London and I have something in common already.
And so we arrive back at Oprah (why does it always begin and end with Oprah?). When I saw that clip I felt challenged. Experimental. Intrigued. For some reason I wanted to prove that if an audience of middle-aged, overweight housewives from middle-America could do it, so could I (don’t ask why I felt that way - I’m still working through the anger).
A one week detox period for Danielle and I. No meat, just vegetables, fruit, grain and fish (I had to throw in seafood or else my body would’ve rebelled like the Libyans). All in preparation for our week in England, where I anticipate a different series of culinary challenges, experiments and intrigue: Steak and Kidney pie? Sure. Blood sausage? Sounds delicious. A black rubber boot brined in Thames river water and finished with pureed pigeon beak? Needs salt, but bring it on.
And so today marks one week since Danielle and I have eaten meat. No chicken. No beef. No pork. None of the food staples I cook with most every night.
(Disclaimer: we have an overnight flight that will be serving dinner. I anticipate there being a choice of chicken or beef. However, I do not consider nor do scientists believe what I eat on the airplane over the Atlantic will actually be chicken or beef.
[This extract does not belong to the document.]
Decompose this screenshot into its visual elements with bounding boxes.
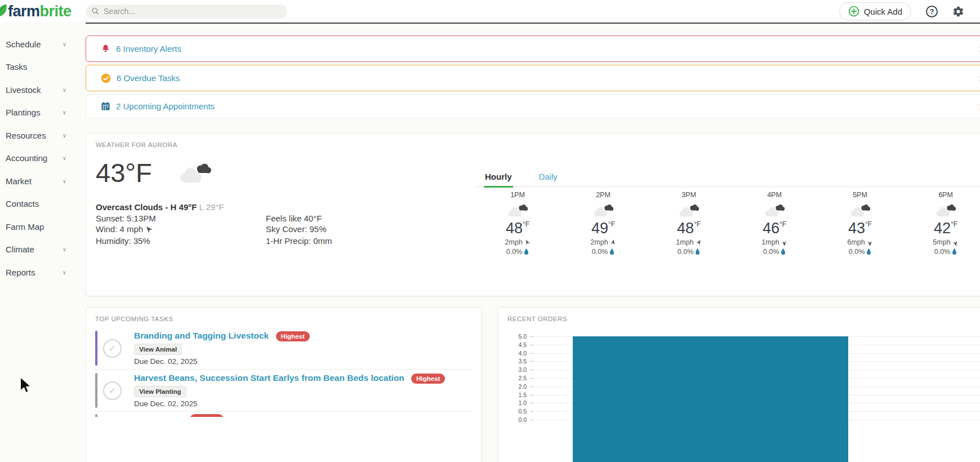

Because the “meat” is a mystery, I consider it to be the meal that will bridge our week of no meat to our week of British food).
This was done all because of Oprah. Well, sort of. Maybe a little bit out of spite – damn Midwestern housewives.
Nevertheless, we added a few new recipes to our repertoire. Danielle and I both feel good, probably because we accomplished something and not because of any actual physical health benefits. And we now have justification for gorging like Midwestern American housewives on whatever pie or pudding those Brits drop in front of us.
More importantly, it left plenty of room for a few pints of ale.